By Nick Blair
There was a time when buying real estate meant you had to have a deed or a mortgage agreement in your hand, but not anymore. With the popularization of REIT stocks, we have seen a vast growth in real estate purchases since its inception. While the REIT did and continues to take a major hit, along with the rest of the housing market, the stocks can still be profitable, assuming you know how to pick them. In my opinion, in its rise, ARMOUR Residential REIT (ARR) is a textbook REIT, and is following the same patterns as its more established counterparts.
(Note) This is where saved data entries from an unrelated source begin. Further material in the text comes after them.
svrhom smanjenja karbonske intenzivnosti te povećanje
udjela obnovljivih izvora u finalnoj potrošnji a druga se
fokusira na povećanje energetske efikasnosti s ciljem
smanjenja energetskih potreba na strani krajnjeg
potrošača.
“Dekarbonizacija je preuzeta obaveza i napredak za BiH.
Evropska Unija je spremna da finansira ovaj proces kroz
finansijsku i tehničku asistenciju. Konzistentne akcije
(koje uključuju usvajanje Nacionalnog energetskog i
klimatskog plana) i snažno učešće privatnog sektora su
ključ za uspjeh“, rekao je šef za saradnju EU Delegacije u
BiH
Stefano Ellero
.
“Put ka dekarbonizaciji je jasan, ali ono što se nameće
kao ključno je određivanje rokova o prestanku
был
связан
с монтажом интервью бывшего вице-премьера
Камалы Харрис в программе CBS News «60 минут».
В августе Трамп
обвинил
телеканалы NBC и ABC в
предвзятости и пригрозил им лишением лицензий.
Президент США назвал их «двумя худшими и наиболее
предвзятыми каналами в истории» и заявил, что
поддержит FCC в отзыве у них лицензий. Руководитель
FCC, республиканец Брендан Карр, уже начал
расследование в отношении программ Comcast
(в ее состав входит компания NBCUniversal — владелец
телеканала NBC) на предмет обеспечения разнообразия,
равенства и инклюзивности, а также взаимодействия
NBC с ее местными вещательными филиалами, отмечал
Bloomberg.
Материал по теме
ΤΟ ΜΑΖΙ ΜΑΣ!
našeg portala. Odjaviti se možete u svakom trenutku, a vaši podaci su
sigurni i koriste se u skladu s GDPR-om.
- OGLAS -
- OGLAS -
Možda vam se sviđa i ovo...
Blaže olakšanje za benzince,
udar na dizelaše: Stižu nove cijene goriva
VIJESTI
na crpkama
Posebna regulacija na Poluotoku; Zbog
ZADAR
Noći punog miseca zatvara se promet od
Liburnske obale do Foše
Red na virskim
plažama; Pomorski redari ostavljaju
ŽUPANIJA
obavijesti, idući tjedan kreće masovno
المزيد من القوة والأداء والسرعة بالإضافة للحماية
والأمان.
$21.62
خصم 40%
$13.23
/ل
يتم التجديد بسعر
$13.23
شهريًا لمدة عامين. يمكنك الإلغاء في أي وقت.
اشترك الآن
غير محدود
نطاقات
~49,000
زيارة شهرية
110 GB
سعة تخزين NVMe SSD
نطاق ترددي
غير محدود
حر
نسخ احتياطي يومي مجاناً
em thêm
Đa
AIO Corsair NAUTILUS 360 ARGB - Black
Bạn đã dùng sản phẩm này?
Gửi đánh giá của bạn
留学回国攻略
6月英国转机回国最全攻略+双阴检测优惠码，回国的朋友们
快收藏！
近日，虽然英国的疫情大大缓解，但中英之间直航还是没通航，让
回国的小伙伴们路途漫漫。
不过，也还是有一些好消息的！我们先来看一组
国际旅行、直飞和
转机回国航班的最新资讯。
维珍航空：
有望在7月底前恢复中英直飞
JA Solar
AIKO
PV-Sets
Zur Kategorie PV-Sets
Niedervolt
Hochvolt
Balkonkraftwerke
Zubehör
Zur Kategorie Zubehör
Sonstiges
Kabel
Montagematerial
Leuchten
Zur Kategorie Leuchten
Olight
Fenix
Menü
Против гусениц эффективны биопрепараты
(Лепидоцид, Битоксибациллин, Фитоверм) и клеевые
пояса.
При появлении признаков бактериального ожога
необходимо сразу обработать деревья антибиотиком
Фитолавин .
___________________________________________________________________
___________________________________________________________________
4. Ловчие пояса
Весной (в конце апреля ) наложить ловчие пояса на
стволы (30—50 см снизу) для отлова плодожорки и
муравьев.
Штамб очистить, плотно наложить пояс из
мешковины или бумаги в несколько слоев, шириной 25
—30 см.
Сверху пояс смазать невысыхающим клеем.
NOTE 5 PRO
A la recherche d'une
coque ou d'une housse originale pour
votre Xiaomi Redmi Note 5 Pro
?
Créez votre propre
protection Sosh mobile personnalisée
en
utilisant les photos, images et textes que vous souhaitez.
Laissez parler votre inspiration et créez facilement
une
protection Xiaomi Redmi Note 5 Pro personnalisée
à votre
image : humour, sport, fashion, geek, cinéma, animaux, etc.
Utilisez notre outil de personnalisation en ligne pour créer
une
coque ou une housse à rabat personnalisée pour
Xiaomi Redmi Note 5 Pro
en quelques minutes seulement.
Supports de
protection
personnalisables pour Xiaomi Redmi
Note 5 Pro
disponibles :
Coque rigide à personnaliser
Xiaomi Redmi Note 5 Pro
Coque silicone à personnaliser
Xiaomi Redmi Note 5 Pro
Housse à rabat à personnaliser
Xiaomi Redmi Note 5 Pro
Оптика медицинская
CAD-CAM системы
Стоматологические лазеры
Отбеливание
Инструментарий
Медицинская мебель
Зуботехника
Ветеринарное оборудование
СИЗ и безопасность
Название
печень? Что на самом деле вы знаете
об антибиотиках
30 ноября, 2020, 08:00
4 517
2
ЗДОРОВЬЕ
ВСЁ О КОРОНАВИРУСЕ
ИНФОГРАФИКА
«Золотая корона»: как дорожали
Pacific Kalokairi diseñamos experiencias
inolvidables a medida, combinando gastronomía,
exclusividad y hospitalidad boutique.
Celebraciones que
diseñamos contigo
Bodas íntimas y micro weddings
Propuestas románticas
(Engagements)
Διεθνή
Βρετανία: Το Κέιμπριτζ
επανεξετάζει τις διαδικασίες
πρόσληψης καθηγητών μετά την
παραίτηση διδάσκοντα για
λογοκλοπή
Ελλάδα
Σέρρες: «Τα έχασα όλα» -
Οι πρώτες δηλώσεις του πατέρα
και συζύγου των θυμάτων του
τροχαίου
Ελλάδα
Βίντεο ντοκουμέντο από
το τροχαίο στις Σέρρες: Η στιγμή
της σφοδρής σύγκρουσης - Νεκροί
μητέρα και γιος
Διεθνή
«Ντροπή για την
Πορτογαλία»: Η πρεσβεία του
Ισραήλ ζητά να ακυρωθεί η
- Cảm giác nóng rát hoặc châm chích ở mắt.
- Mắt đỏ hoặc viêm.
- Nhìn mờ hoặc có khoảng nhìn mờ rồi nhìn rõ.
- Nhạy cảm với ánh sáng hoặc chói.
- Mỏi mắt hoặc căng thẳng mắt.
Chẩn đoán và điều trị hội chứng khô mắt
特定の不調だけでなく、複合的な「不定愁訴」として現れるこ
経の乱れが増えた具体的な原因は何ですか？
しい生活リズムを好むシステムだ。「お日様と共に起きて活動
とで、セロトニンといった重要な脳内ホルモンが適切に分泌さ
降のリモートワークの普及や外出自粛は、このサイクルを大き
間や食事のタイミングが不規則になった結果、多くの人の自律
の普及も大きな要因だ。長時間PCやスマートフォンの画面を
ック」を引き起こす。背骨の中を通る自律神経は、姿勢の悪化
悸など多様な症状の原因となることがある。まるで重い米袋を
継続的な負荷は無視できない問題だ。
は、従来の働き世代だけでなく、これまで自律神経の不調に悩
Being an REIT, the primary factor to consider is yield percentage, because every investor is looking for a high yield on REIT investments. Currently, ARMOUR is at an 17.80% interest rate. This comparatively low yield percentage rate seems to be just a point on the chart of yield percentages. An analysis comparison of the competing REITs is helpful to really put into perspective how ARMOUR adds up.
CYS investments (CYS) has had a pretty steady rate since its peak in October 2010, and it does not seem to have reached its full potential. Another competitor to ARMOUR, Capstead Mortgage (CMO) seems to have fallen by the wayside, since its dramatic 100% plus yield rate high, down to a 13.11% low. Do not be fooled with this relatively low number though, Capstead has become pretty steady since its fall, and could yield a standard every ex-date.
Both MFA Financial (MFA) and Chimera Investment (CIM) are starting to steady out at a 12.94% and 15.55% yield, respectively. Both could be considered solid investments now, but I suggest MFA, as it is more established and therefore has more historical data.
Many analysis of ARMOUR gives the same result: due to increasing interest rates and a high leverage, ARMOUR is doomed for a decrease in both stock points and yields. The simple fact is that with a majority of the REITs, there is a double-digit yield that simply cannot be upheld for a long period of time.
Not to be bearish, but ARMOUR is simply in for a major correction soon. It seems to have already taken a hit when in September of 2011, it was at its highest peak of 21.18%, and it has since been experiencing a steady decline down to its current rate of 17.71% and falling.
Now is this a time to bail on ARMOUR? Not quite. While I do not suggest purchasing ARMOUR over other REITs, it seems that this yield decrease is rather consistent across ARMOUR's main competitors. So, in this time of "recovery", why is every aspect of the real estate market, REITs included, still taking a hit?
With headlines showing pessimism for the housing market, it's no wonder that residential REITs, such as ARMOUR, are taking a hit. But the question is, will the market ever recover? Well, yes, real estate market will one day lose the pessimism and resulting debilitation that it is so closely associated with. This may seem like an overly optimistic outlook that many cannot comprehend because they themselves have had to sell their homes, or worse, been foreclosed on. While it is awful that the bubble burst and many had to suffer because of it, this crash is in no way permanent, but for now, it is still gasping for air.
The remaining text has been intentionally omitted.